Honger naar verandering
Interview door Donya Alinejad
De broden waarmee demonstranten van Tunis tot Caïro zwaaien getuigen van de gevolgen van onrecht en ongelijkheid die samenhangen met de voedselcrisis. Vandana Shiva erkent de kracht van de protesten en vindt dat degenen in de regio die de democratisering tegengaan, dezelfde heersers die de voedselongelijkheid in stand houden, uit hun macht moeten worden ontzet. ‘Grote bedrijven zijn de Mubaraks van het voedselsysteem’, verklaart ze, ‘en nu gewone burgers hebben laten zien dat ze in staat zijn om dictators fysiek omver te werpen, is het belangrijk dat ze zich organiseren om de dictators in het bedrijfsleven omver te werpen.’

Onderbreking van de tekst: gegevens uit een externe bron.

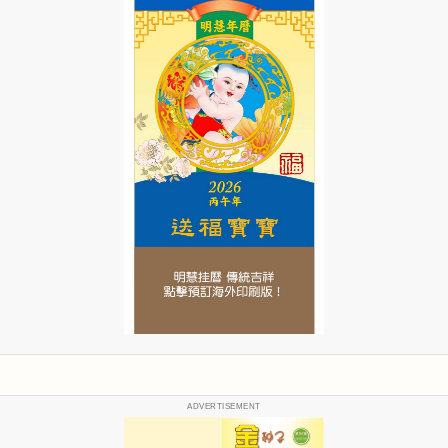
ADVERTISEMENT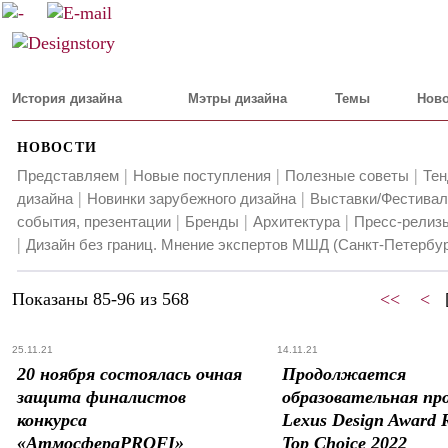
История дизайна
Мэтры дизайна
Темы
Ново
НОВОСТИ
|
|
|
Представляем
Новые поступления
Полезные советы
Тен
|
|
дизайна
Новинки зарубежного дизайна
Выставки/Фестивал
|
|
|
события, презентации
Бренды
Архитектура
Пресс-релизы
|
Дизайн без границ. Мнение экспертов МШД (Санкт-Петербур
Показаны 85-96 из 568
<<
<
25.11.21
14.11.21
20 ноября состоялась очная
Продолжается
защита финалистов
образовательная пр
конкурса
Lexus Design Award 
«АтмосфераPROFI»
Top Choice 2022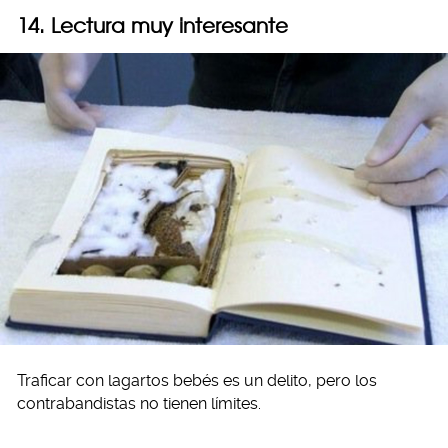
14. Lectura muy interesante
Traficar con lagartos bebés es un delito, pero los
contrabandistas no tienen límites.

Het principe van ‘voedselsoevereiniteit’ – het recht van mensen om controle uit te oefenen over hun eigen voedsel en landbouwsystemen – verenigt wereldwijd een grote basisbeweging van lokale bevolkingsgroepen, armen, boeren en milieuactivisten. Volgens Shiva vormen landen als Egypte een goed voorbeeld van hoe een onrechtvaardig systeem de voedselsoevereiniteit vernietigt.

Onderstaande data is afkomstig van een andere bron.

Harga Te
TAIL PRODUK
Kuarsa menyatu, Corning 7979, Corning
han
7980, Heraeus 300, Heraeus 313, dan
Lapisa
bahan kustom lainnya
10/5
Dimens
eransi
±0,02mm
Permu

‘Egypte produceerde genoeg graan voor zichzelf, maar vervolgens maakten structurele aanpassingsprogramma’s het land tot een graanimporteur. Je bent afhankelijk van graan, maar graan is ook een handelswaar waarmee gespeculeerd wordt. Natuurlijk zullen de prijzen dan stijgen.’ Shiva onderstreept de waanzin van het huidige systeem: ‘Zeventig procent van de maïs in de VS is voor veevoer. Dertig procent is voor de productie van ethanol. Men verbouwt er meer graan, maar niet voor menselijke consumptie. Ze stelen het water en het land van de mensen, ze stelen letterlijk omdat ze de prijzen laten stijgen, van graan maar ook van voedsel in het algemeen. Sinds 2008 zijn de prijzen verdubbeld.’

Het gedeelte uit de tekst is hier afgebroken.